WHAT TO DO -> The line containing "Die Zukunft schauen" and every line after it, through the last line of the records, are to be transcribed exactly, and nothing else.

Records contained in a dataset

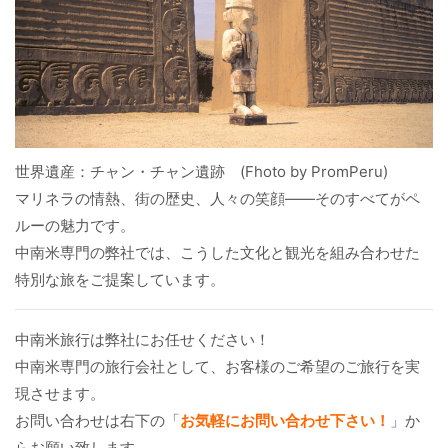
世界遺産：チャン・チャン遺跡 (Fhoto by PromPeru)
マリネラの情熱、街の歴史、人々の笑顔――そのすべてがペ
ルーの魅力です。
中南米専門の弊社では、こうした文化と観光を組み合わせた
特別な旅をご提案しています。
中南米旅行は弊社にお任せください！
中南米専門の旅行会社として、お客様のご希望のご旅行を実
現させます。
お問い合わせは右下の「
お気軽にお問い合わせ下さい！
」か
らお願い致します。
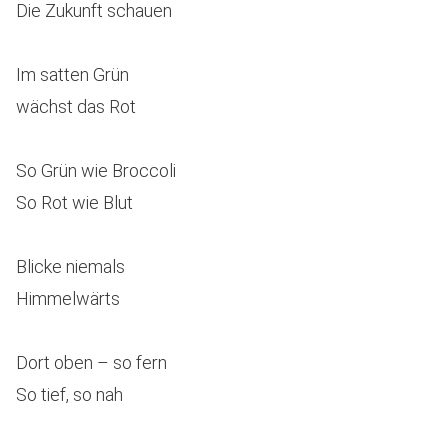
Die Zukunft schauen
Im satten Grün
wächst das Rot
So Grün wie Broccoli
So Rot wie Blut
Blicke niemals
Himmelwärts
Dort oben – so fern
So tief, so nah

RESULT OF THE EXERCISE ->
Die Zukunft schauen
Im satten Grün
wächst das Rot
So Grün wie Broccoli
So Rot wie Blut
Blicke niemals
Himmelwärts
Dort oben – so fern
So tief, so nah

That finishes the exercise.